I went to get a snack from the vending machine when I was stopped by a nurse I had come to know well. She told me that my mother was waiting. I asked her what she meant, and she told me that she was waiting for me to leave so that she could let go.

The words hit me like a truck. Without getting a snack, I ran back to my mother’s room. I got right in her bed, and I held her one last time. I told her I loved her, and I packed up my backpack to leave. I knew it was my turn to be strong for her. I said goodbye, and instead of leaving sat on the floor not far from her room. It didn’t take long after I left, she really was waiting for me to say goodbye.

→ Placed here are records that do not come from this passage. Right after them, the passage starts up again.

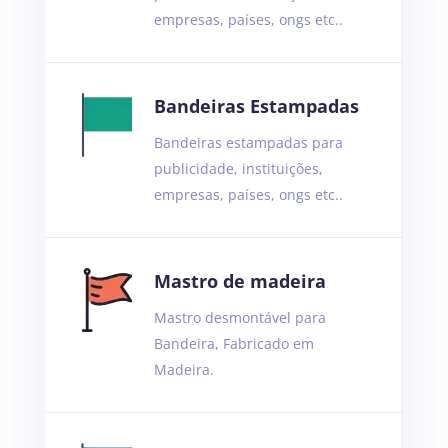
empresas, países, ongs etc..
Bandeiras Estampadas
Bandeiras estampadas para
publicidade, instituições,
empresas, países, ongs etc..
Mastro de madeira
Mastro
desmontável
para
Bandeira, Fabricado em
Madeira.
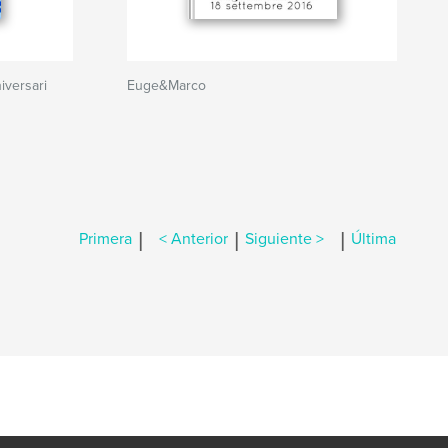
iversari
Euge&Marco
|
|
|
Primera
< Anterior
Siguiente >
Última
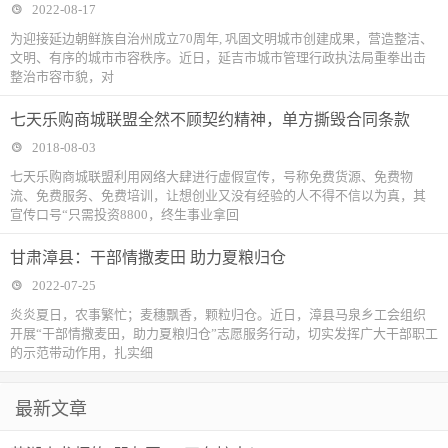
2022-08-17
为迎接延边朝鲜族自治州成立70周年, 巩固文明城市创建成果，营造整洁、
文明、有序的城市市容秩序。近日，延吉市城市管理行政执法局重拳出击
整治市容市貌，对
七天乐购商城联盟全然不顾契约精神，单方撕毁合同条款
2018-08-03
七天乐购商城联盟利用网络大肆进行虚假宣传，号称免费货源、免费物
流、免费服务、免费培训，让想创业又没有经验的人不得不信以为真，其
宣传口号“只需投资8800，终生事业拿回
甘肃漳县：干部情撒麦田 助力夏粮归仓
2022-07-25
炎炎夏日，农事繁忙；麦穗飘香，颗粒归仓。近日，漳县马泉乡工会组织
开展“干部情撒麦田，助力夏粮归仓”志愿服务行动，切实发挥广大干部职工
的示范带动作用，扎实细
最新文章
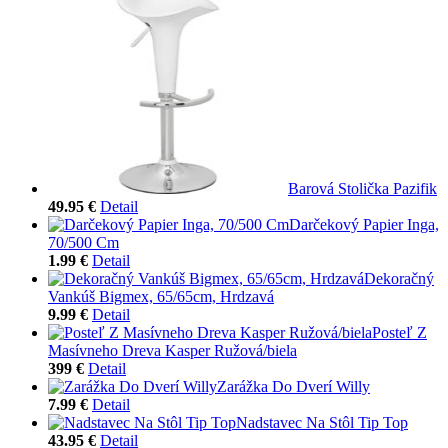
Barová Stolička Pazifik
49.95 €
Detail
Darčekový Papier Inga,
70/500 Cm
1.99 €
Detail
Dekoračný
Vankúš Bigmex, 65/65cm, Hrdzavá
9.99 €
Detail
Posteľ Z
Masívneho Dreva Kasper Ružová/biela
399 €
Detail
Zarážka Do Dverí Willy
7.99 €
Detail
Nadstavec Na Stôl Tip Top
43.95 €
Detail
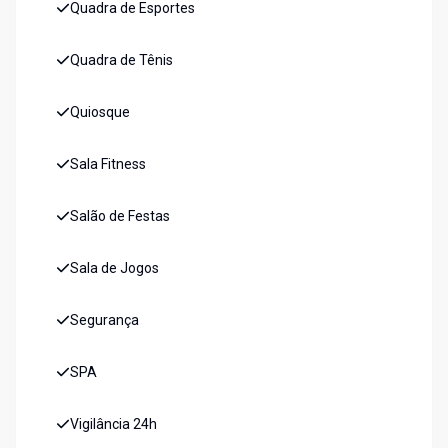
Quadra de Esportes
Quadra de Tênis
Quiosque
Sala Fitness
Salão de Festas
Sala de Jogos
Segurança
SPA
Vigilância 24h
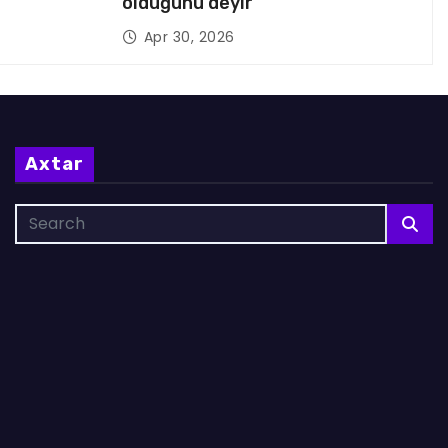
olduğunu deyir
Apr 30, 2026
Axtar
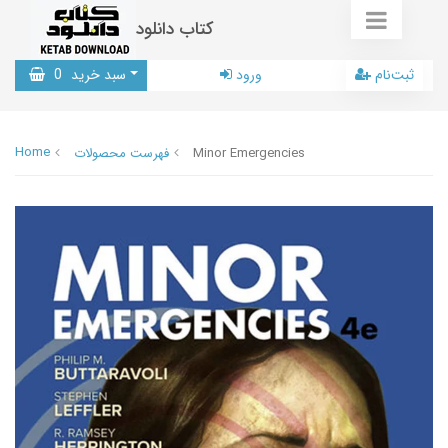
کتاب دانلود
ثبت‌نام
ورود
سبد خرید
0
Home
Minor Emergencies
فهرست محصولات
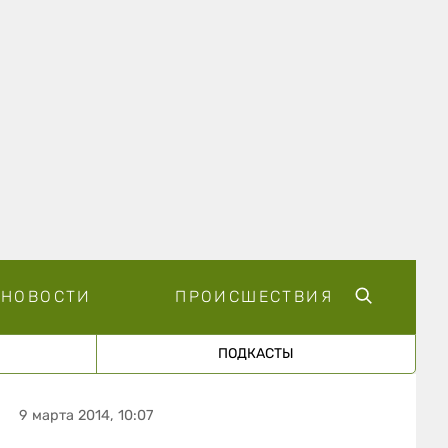
НОВОСТИ
ПРОИСШЕСТВИЯ
ПОДКАСТЫ
9 марта 2014, 10:07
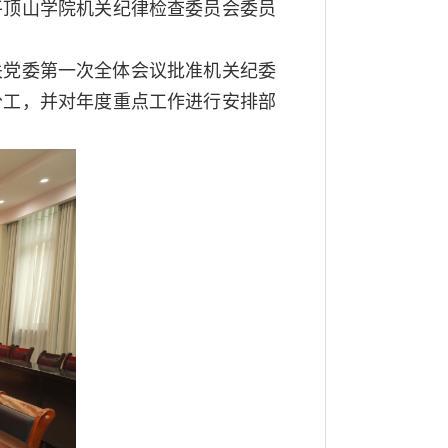
平顶山学院机关纪律检查委员会委员
关党委第一次全体会议批准机关纪委
分工，并对年度重点工作进行安排部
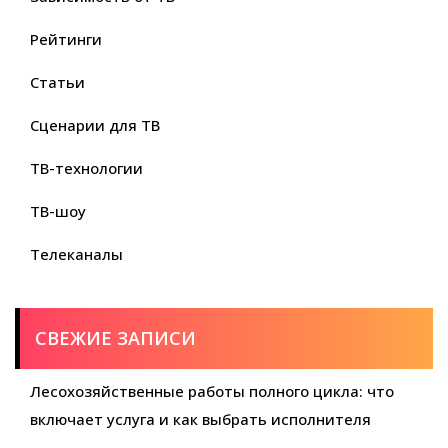
Рейтинги
Статьи
Сценарии для ТВ
ТВ-технологии
ТВ-шоу
Телеканалы
СВЕЖИЕ ЗАПИСИ
Лесохозяйственные работы полного цикла: что
включает услуга и как выбрать исполнителя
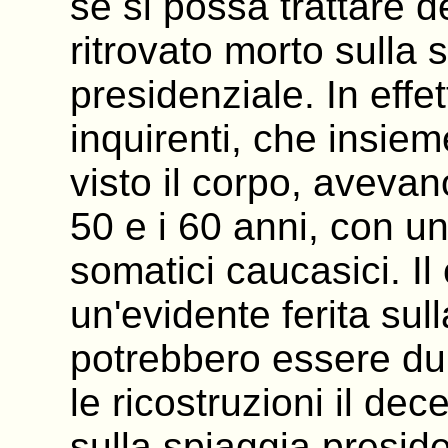
se si possa trattare 
ritrovato morto sulla 
presidenziale. In effe
inquirenti, che insie
visto il corpo, avevan
50 e i 60 anni, con una
somatici caucasici. I
un'evidente ferita sull
potrebbero essere du
le ricostruzioni il de
sulla spiaggia presi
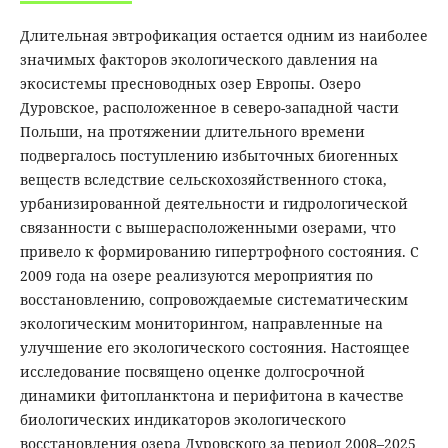
Длительная эвтрофикация остается одним из наиболее
значимых факторов экологического давления на
экосистемы пресноводных озер Европы. Озеро
Дуровское, расположенное в северо-западной части
Польши, на протяжении длительного времени
подвергалось поступлению избыточных биогенных
веществ вследствие сельскохозяйственного стока,
урбанизированной деятельности и гидрологической
связанности с вышерасположенными озерами, что
привело к формированию гипертрофного состояния. С
2009 года на озере реализуются мероприятия по
восстановлению, сопровождаемые систематическим
экологическим мониторингом, направленные на
улучшение его экологического состояния. Настоящее
исследование посвящено оценке долгосрочной
динамики фитопланктона и перифитона в качестве
биологических индикаторов экологического
восстановления озера Дуровского за период 2008–2025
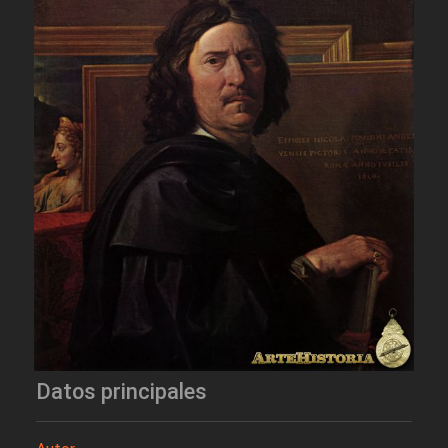
Datos principales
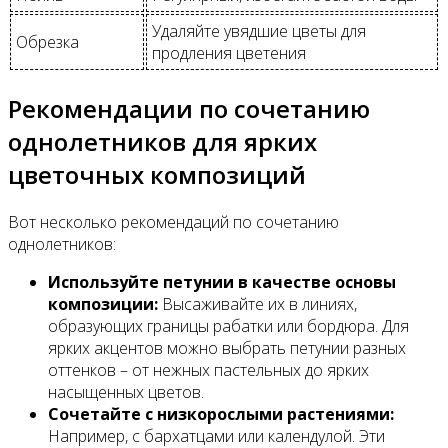
Удаляйте увядшие цветы для
Обрезка
продления цветения
Рекомендации по сочетанию
однолетников для ярких
цветочных композиций
Вот несколько рекомендаций по сочетанию
однолетников:
Используйте петунии в качестве основы
композиции:
Высаживайте их в линиях,
образующих границы рабатки или бордюра. Для
ярких акцентов можно выбрать петунии разных
оттенков – от нежных пастельных до ярких
насыщенных цветов.
Сочетайте с низкорослыми растениями:
Например, с бархатцами или календулой. Эти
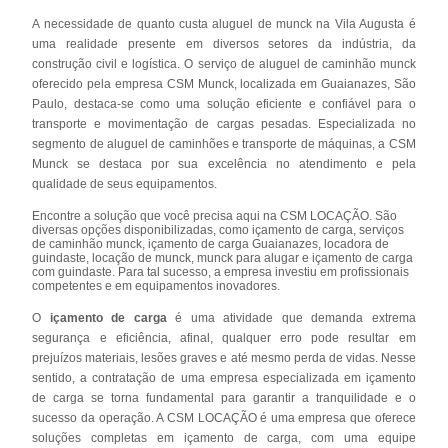
A necessidade de quanto custa aluguel de munck na Vila Augusta é
uma realidade presente em diversos setores da indústria, da
construção civil e logística. O serviço de aluguel de caminhão munck
oferecido pela empresa CSM Munck, localizada em Guaianazes, São
Paulo, destaca-se como uma solução eficiente e confiável para o
transporte e movimentação de cargas pesadas. Especializada no
segmento de aluguel de caminhões e transporte de máquinas, a CSM
Munck se destaca por sua excelência no atendimento e pela
qualidade de seus equipamentos.
Encontre a solução que você precisa aqui na CSM LOCAÇÃO. São
diversas opções disponibilizadas, como içamento de carga, serviços
de caminhão munck, içamento de carga Guaianazes, locadora de
guindaste, locação de munck, munck para alugar e içamento de carga
com guindaste. Para tal sucesso, a empresa investiu em profissionais
competentes e em equipamentos inovadores.
O
içamento de carga
é uma atividade que demanda extrema
segurança e eficiência, afinal, qualquer erro pode resultar em
prejuízos materiais, lesões graves e até mesmo perda de vidas. Nesse
sentido, a contratação de uma empresa especializada em içamento
de carga se torna fundamental para garantir a tranquilidade e o
sucesso da operação. A CSM LOCAÇÃO é uma empresa que oferece
soluções completas em içamento de carga, com uma equipe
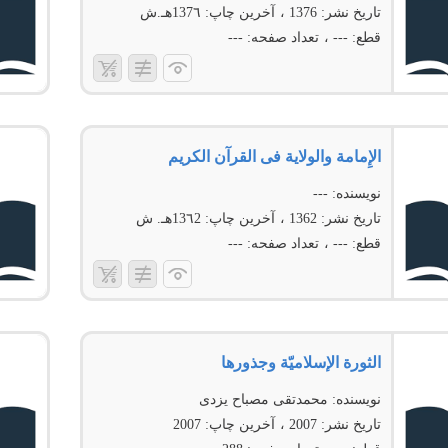
تاریخ نشر:
1376
آخرین چاپ:
137٦هـ.ش
قطع:
---
تعداد صفحه:
---
الإِمامة والولایة فی القرآن الكریم
نویسنده:
---
تاریخ نشر:
1362
آخرین چاپ:
13٦2هـ. ش
قطع:
---
تعداد صفحه:
---
الثورة الإسلامیّة وجذورها
نویسنده:
محمدتقی مصباح یزدی
تاریخ نشر:
2007
آخرین چاپ:
2007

They don’t tell you about how long the sound of a flatlining heart monitor can stay with you. I hear it in the shower, when I try to sleep, when I make my tea in the morning. I knew it was coming, and yet I still wasn’t prepared. I never understood how people say it’s better when you know it’s coming. Whether I had four years or four seconds, my mother is still gone, and it hurts just the same.

There was no code blue, no running and panic. The DNR placed on my mother’s door had sealed her exit in stone.

She was gone.

They don’t tell you how hard it is to lose your mother, because nobody can put it into words.

Six days after I lost her, I sit in the attic clutching this photo of her just entering this world. She has come and gone. Our time in this world is a mere flicker amongst the cosmos, but Margaret Dufresne made my flicker that much brighter.